Ada Pinkston also included archival images of African American residents in 19th-century Los Angeles to revolve around the orb. While she admits there are very few images of laborers and people of color in the archive, her role as an artist offers room for creative interpretation. “As an artist I think I have a lot more flexibility to rerender the past because I am not looking at it as a historian or archeologist or anthropologist,” Ada says. “I am thinking through how to humanize an experience in a way that also makes it a little bit more accessible.” Through her research, she was able to utilize court documentation to fill some gaps in the visual archive to help her animate and reinterpret these historical moments.

The Open Hand is Blessed signage at Earvin “Magic” Johnson Park, photo © Museum Associates/ LACMA, by Deliasofia Zacarias

Located at Earvin “Magic” Johnson Park, The Open Hand is Blessed is situated right above the lake closest to the recreation center marked by a gray sign with a bright yellow Snapcode.

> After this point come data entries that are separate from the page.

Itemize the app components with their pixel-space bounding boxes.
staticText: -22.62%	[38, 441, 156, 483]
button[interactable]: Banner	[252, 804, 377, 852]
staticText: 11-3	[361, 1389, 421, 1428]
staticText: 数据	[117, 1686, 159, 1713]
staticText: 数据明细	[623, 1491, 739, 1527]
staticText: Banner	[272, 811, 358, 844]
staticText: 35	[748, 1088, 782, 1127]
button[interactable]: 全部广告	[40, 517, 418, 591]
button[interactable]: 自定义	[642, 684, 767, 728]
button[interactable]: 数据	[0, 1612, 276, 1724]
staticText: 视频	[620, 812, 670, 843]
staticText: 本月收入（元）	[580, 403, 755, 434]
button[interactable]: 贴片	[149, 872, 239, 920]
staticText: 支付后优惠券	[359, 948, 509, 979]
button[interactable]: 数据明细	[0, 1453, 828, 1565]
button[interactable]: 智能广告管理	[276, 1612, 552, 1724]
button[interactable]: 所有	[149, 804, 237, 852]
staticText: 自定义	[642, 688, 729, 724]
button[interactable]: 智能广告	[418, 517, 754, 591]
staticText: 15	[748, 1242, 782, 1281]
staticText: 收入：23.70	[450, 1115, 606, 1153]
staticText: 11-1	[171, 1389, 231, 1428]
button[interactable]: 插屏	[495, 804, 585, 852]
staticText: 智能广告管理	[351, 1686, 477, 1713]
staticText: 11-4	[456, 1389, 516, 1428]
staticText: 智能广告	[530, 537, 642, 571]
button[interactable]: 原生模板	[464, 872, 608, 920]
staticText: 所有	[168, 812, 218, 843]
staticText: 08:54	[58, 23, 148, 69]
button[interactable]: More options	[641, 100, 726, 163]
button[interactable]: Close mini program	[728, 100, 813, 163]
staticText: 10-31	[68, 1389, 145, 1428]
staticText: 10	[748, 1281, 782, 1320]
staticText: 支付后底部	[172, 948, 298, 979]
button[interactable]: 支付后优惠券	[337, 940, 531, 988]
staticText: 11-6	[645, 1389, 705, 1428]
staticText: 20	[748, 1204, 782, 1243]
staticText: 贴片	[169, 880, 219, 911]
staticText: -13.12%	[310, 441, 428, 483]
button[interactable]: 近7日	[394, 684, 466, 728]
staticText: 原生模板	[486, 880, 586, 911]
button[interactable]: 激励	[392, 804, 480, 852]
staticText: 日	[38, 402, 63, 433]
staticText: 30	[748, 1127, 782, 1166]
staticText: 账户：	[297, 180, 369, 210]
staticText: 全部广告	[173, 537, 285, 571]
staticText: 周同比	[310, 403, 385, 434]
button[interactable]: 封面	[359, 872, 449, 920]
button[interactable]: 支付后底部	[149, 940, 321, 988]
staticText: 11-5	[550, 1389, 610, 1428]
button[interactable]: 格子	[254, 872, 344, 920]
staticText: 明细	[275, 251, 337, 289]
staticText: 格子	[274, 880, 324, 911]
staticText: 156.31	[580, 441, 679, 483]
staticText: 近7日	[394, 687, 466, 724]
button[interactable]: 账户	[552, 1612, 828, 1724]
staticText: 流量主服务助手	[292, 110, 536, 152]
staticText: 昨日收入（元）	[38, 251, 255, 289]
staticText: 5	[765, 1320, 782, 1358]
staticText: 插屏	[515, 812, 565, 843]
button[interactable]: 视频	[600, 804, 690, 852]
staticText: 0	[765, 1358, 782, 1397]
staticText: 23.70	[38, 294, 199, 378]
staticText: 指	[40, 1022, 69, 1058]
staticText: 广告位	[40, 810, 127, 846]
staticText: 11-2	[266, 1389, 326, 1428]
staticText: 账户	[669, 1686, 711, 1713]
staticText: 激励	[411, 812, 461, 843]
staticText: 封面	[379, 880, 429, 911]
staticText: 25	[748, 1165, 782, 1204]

Ada purposefully selected this location so the user could interact with the water while facing downtown Los Angeles, where Biddy Mason’s home is commemorated by the Biddy Mason Memorial Park. “AR has a lot of potential for having a space for public interaction and conversation outside of this brick and mortar architecture that we usually see in monumental spaces,” Ada shares. Often, Ada asks herself: What does a monument for all people look like, and where would that monument be? AR pushed Ada to discover new ways of activating these empty spaces. “I view these spaces as metaphors for the silences that exist in history,” she explains. With the heightened discussions around monuments and public spaces, Ada continues to reimagine the spaces where these monuments once stood.

Ultimately, Ada wants people to think about what other gaps there are in the stories of the past. “I really want users to go through and do their own research after experiencing the lens. I want users to feel intrigued. I want them to feel more knowledgeable and a greater sense of agency around doing their own research of where they live.” It’s true her AR lens joins her ongoing projects encouraging people to reimagine and research the ways people live and pass down history.

In celebration of the life and legacy of Biddy Mason, LACMA presented Poetry in Color: A Virtual Slam on Sunday, August 15, 2021 in conjunction with Ada Pinkston’s The Open Hand is Blessed as part of LACMA × Snapchat: Monumental Perspectives. Featured poets included Funmilola Fagbamila, Tonya Ingram, and Dara T. Mathis. The event was hosted by Tyree Boyd-Pates, Associate Curator of Western History, Autry Museum of the American West, with an introduction by Cheryl Cox, descendant of Biddy Mason.